Homily for the 18th Sunday in Ordinary Time, Year B 2015 (Aug 2)

July 25, 2015

Homily for the Eighteenth Sunday in Ordinary Time, Year B 2015 (Aug 2)

As I mentioned last week, we are taking a mini-sojourn into the Gospel of John and specifically those sections of Jesus’ teaching on the Eucharist. Before we begin that today, though, the Church provides us with the Hebrew background that we need to know in order to put Jesus’ words into the context of Jewish life two thousand years ago.

We begin today with the reading from the Book of Exodus which, as you know, contains the movement of the Jewish people out of their slavery in Egypt and their forty year trip to their new Promised Land.

In our reading today, we hear the Hebrews complaining about their stay in the desert, or what they call the wilderness, and it could not have been very pleasant. There were a lot of people, and because they were traveling, there was no way to grow food. Yet everyone had to be fed. They found there was, of course, not enough food that they could scrounge to feed everyone, so they were starving. It was not an unfounded complaint they were making.

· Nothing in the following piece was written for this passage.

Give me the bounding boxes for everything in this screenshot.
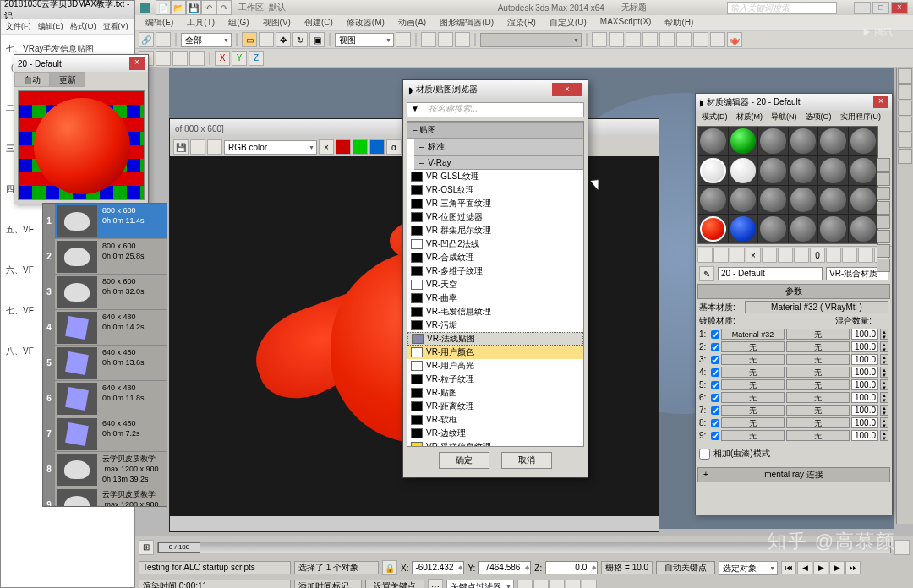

Presumably Moses brings their complaints to God because God sees their hunger and finds a way to feed them. They had apparently brought a few animals with them that they could kill and eat, but they would soon run out and they had nothing else. So the Lord says: “I am going to rain bread from heaven for you.”

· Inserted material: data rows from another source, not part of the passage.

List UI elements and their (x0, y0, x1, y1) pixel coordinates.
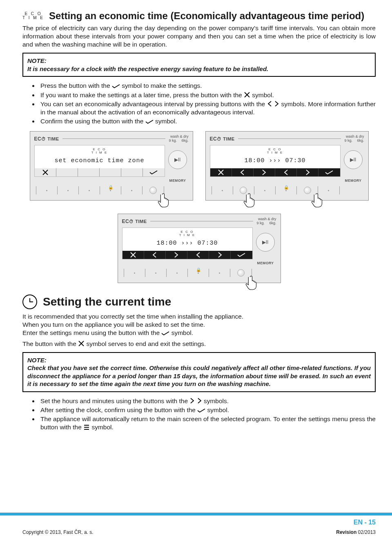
bullet-4: Confirm the using the button with the sy… (39, 117, 376, 125)
hand-pointer-icon (245, 275, 257, 292)
revision: Revision 02/2013 (336, 529, 376, 535)
section2-p4: The button with the symbol serves to end… (22, 340, 376, 348)
play-pause-button[interactable]: ▶II (344, 150, 363, 169)
chevron-right-icon (189, 397, 195, 404)
hand-pointer-icon (157, 192, 169, 210)
wash-dry-label: wash & dry9 kg. 6kg. (169, 135, 188, 143)
button-left[interactable] (275, 168, 297, 176)
button-x[interactable] (122, 251, 144, 259)
button-check[interactable] (143, 168, 164, 176)
lock-icon: 🔒 (284, 185, 289, 190)
bullet-3: You can set an economically advantageous… (39, 100, 376, 116)
button-check[interactable] (318, 168, 340, 176)
lock-icon: 🔒 (196, 268, 201, 272)
memory-label: MEMORY (345, 179, 362, 183)
wash-dry-label: wash & dry9 kg. 6kg. (256, 217, 276, 225)
button-right[interactable] (209, 251, 231, 259)
bullet-1: Press the button with the symbol to make… (39, 82, 376, 90)
section2-header: Setting the current time (22, 295, 376, 309)
section1-title: Setting an economic time (Economically a… (49, 10, 364, 22)
check-icon (112, 84, 120, 89)
page-number: EN - 15 (354, 519, 376, 526)
lcd-text: 18:00 ››› 07:30 (122, 240, 252, 247)
panel-2: EC⏱ TIME wash & dry9 kg. 6kg. E C OT I M… (205, 131, 369, 201)
panels-row-1: EC⏱ TIME wash & dry9 kg. 6kg. E C OT I M… (22, 131, 376, 201)
eco-time-badge: E C O T I M E (22, 12, 44, 20)
section1-note: NOTE: It is necessary for a clock with t… (22, 53, 376, 77)
bullet-1: Set the hours and minutes using the butt… (39, 397, 376, 405)
lcd-screen: E C OT I M E 18:00 ››› 07:30 (122, 228, 253, 259)
lcd-screen: E C OT I M E set economic time zone (34, 145, 165, 177)
check-icon (197, 408, 205, 413)
play-pause-button[interactable]: ▶II (256, 233, 275, 252)
button-right[interactable] (254, 168, 275, 176)
chevron-right-icon (274, 100, 279, 107)
bullet-2: If you want to make the settings at a la… (39, 91, 376, 99)
hand-pointer-icon (243, 192, 255, 210)
section2-p1: It is recommended that you correctly set… (22, 312, 376, 321)
panels-row-2: EC⏱ TIME wash & dry9 kg. 6kg. E C OT I M… (22, 214, 376, 283)
section2-bullets: Set the hours and minutes using the butt… (22, 397, 376, 432)
bullet-3: The appliance will automatically return … (39, 415, 376, 431)
check-icon (145, 119, 154, 124)
button-right[interactable] (297, 168, 318, 176)
button-x[interactable] (210, 168, 232, 176)
lcd-text: set economic time zone (35, 157, 165, 164)
panel-3: EC⏱ TIME wash & dry9 kg. 6kg. E C OT I M… (118, 214, 281, 283)
wash-dry-label: wash & dry9 kg. 6kg. (344, 135, 364, 143)
lock-icon: 🔒 (108, 185, 113, 190)
button-row: 🔒 (36, 185, 164, 196)
copyright: Copyright © 2013, Fast ČR, a. s. (22, 529, 94, 535)
footer-rule (0, 513, 392, 515)
panel-1: EC⏱ TIME wash & dry9 kg. 6kg. E C OT I M… (30, 131, 193, 201)
play-pause-button[interactable]: ▶II (168, 150, 187, 169)
button-left[interactable] (232, 168, 254, 176)
hand-pointer-icon (311, 192, 323, 210)
brand-label: EC⏱ TIME (210, 136, 235, 142)
button-left[interactable] (144, 251, 166, 259)
x-icon (244, 91, 250, 98)
memory-label: MEMORY (169, 179, 186, 183)
button-check[interactable] (231, 251, 252, 259)
chevron-left-icon (267, 100, 272, 107)
memory-label: MEMORY (257, 261, 274, 265)
section2-p3: Enter the settings menu using the button… (22, 329, 376, 337)
bullet-2: After setting the clock, confirm using t… (39, 406, 376, 414)
section2-p2: When you turn on the appliance you will … (22, 321, 376, 329)
lcd-text: 18:00 ››› 07:30 (210, 157, 340, 164)
section1-header: E C O T I M E Setting an economic time (… (22, 10, 376, 22)
button-left[interactable] (187, 251, 209, 259)
button-x[interactable] (35, 168, 56, 176)
chevron-right-icon (197, 397, 202, 404)
section2-title: Setting the current time (43, 295, 171, 308)
section1-intro: The price of electricity can vary during… (22, 24, 376, 49)
button-right[interactable] (166, 251, 187, 259)
section2-note: NOTE: Check that you have set the correc… (22, 352, 376, 392)
lcd-screen: E C OT I M E 18:00 ››› 07:30 (210, 145, 341, 177)
check-icon (161, 331, 169, 336)
brand-label: EC⏱ TIME (34, 136, 59, 142)
brand-label: EC⏱ TIME (122, 219, 147, 224)
menu-icon (83, 424, 90, 430)
clock-icon (22, 295, 37, 309)
section1-bullets: Press the button with the symbol to make… (22, 82, 376, 125)
button-row: 🔒 (124, 267, 252, 279)
x-icon (78, 340, 85, 347)
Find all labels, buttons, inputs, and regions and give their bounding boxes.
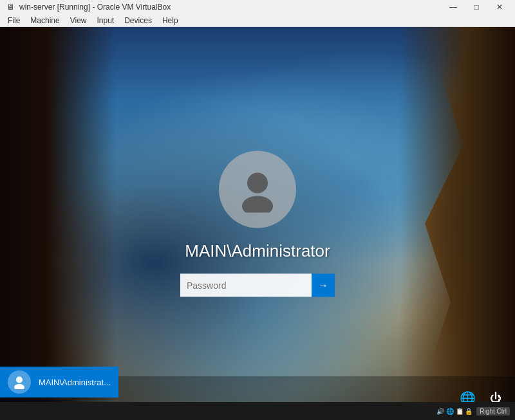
maximize-button[interactable]: □ xyxy=(466,0,487,14)
menu-input[interactable]: Input xyxy=(92,14,120,26)
right-ctrl-label: Right Ctrl xyxy=(476,407,510,415)
svg-point-3 xyxy=(14,384,24,389)
cave-right-dark xyxy=(399,27,515,420)
arrow-icon: → xyxy=(318,279,328,291)
avatar xyxy=(219,151,296,228)
menu-machine[interactable]: Machine xyxy=(25,14,64,26)
user-item-admin[interactable]: MAIN\Administrat... xyxy=(0,367,118,397)
svg-point-1 xyxy=(242,196,273,212)
avatar-icon xyxy=(234,166,281,212)
close-button[interactable]: ✕ xyxy=(489,0,510,14)
password-row: → xyxy=(180,273,335,297)
menu-devices[interactable]: Devices xyxy=(119,14,157,26)
host-taskbar: 🔊 🌐 📋 🔒 Right Ctrl xyxy=(0,402,515,420)
login-container: MAIN\Administrator → xyxy=(180,151,335,297)
app-icon: 🖥 xyxy=(5,2,15,12)
username-label: MAIN\Administrator xyxy=(185,241,330,260)
menu-view[interactable]: View xyxy=(65,14,92,26)
titlebar-title: win-server [Running] - Oracle VM Virtual… xyxy=(19,3,171,12)
titlebar-left: 🖥 win-server [Running] - Oracle VM Virtu… xyxy=(5,2,171,12)
user-name-admin: MAIN\Administrat... xyxy=(39,378,111,387)
minimize-button[interactable]: — xyxy=(443,0,464,14)
user-avatar-admin xyxy=(8,370,31,394)
svg-point-0 xyxy=(247,172,268,193)
password-input[interactable] xyxy=(180,273,312,297)
menu-file[interactable]: File xyxy=(3,14,25,26)
svg-point-2 xyxy=(16,377,23,383)
password-submit-button[interactable]: → xyxy=(312,273,335,297)
menu-help[interactable]: Help xyxy=(157,14,183,26)
titlebar-controls: — □ ✕ xyxy=(443,0,510,14)
titlebar: 🖥 win-server [Running] - Oracle VM Virtu… xyxy=(0,0,515,14)
tray-icons: 🔊 🌐 📋 🔒 xyxy=(436,408,473,415)
menubar: File Machine View Input Devices Help xyxy=(0,14,515,27)
vm-screen: MAIN\Administrator → MAIN\Administ xyxy=(0,27,515,420)
cave-left xyxy=(0,27,116,420)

God then sent quails each night that they could catch and kill, and in the mornings on the ground was a substance much like bread that they could gather and eat. The Israelites named it manna, bread from heaven.

The Psalm today remembers God’s kindness to the Israelites in the desert, and although they never ate or tasted the manna, they remember through the stories that their grandparents and great grandparents passed down to them about it. They thanked God for his goodness for this bread of heaven and this bread of angels.

So the background we need to know is that God took care of his people as God always does, and specifically in this case by nourishing their physical bodies that were starving by giving them the bread from heaven.

Last week in the Gospel, we saw how Christ was able to also feed the hungry with physical bread in the miracle of the loaves and fishes. The crowd had been amazed that they had all been fed, and even though Jesus tried to escape them, they followed Jesus. Jesus says that they had followed him only because he took care of their physical needs, their hunger, not for the reasons that they should have followed him. Jesus is more concerned with their spiritual lives, and feeding their spiritual lives with food that will last forever. He says that they need to work for that kind of bread that will last forever, and the work that they have to do is to believe.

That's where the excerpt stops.